TO DO: Of all the lines in the material, how many carry the string "xmlns"? Respond with the number by itself.

RECORDS TO USE:
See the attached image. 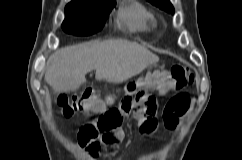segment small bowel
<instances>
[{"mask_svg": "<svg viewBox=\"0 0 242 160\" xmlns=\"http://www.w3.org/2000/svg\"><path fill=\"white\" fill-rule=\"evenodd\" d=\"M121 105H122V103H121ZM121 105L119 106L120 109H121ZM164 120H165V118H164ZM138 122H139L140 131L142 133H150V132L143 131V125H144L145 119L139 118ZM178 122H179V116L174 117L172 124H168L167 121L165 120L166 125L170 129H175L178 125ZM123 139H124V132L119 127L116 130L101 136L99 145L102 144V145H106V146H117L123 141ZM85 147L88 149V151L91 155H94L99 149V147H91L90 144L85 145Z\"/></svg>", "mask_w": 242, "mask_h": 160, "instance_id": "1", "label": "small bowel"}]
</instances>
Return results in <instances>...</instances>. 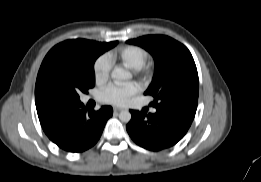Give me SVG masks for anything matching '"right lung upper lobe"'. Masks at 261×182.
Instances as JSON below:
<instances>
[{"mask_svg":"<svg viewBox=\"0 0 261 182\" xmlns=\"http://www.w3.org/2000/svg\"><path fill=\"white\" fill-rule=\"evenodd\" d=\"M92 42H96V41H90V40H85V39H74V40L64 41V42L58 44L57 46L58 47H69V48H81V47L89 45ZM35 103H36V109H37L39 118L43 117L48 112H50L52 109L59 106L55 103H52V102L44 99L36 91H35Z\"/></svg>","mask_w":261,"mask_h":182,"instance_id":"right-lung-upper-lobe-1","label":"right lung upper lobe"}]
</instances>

RESULT FOR THIS TASK: 2